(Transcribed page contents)
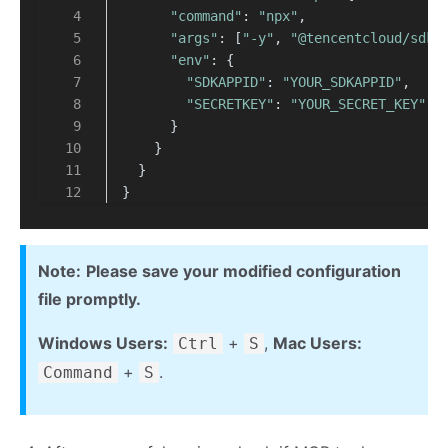
"command"
: 
"npx"
,
"args"
: [
"-y"
, 
"@tencentcloud/sdk-
"env"
: {
"SDKAPPID"
: 
"YOUR_SDKAPPID"
,
"SECRETKEY"
: 
"YOUR_SECRET_KEY"
      }
    }
  }
}
Note:
Please save your modified configuration
file promptly.
Windows Users:
+
,
Mac Users:
Ctrl
S
+
.
Command
S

> _Instructions for the task_:
Your task is to return the entries above exactly, with no pictures.

> _Result of the exercise_:
"command"
: 
"npx"
,
"args"
: [
"-y"
, 
"@tencentcloud/sdk-
"env"
: {
"SDKAPPID"
: 
"YOUR_SDKAPPID"
,
"SECRETKEY"
: 
"YOUR_SECRET_KEY"
      }
    }
  }
}
Note:
Please save your modified configuration
file promptly.
Windows Users:
+
,
Mac Users:
Ctrl
S
+
.
Command
S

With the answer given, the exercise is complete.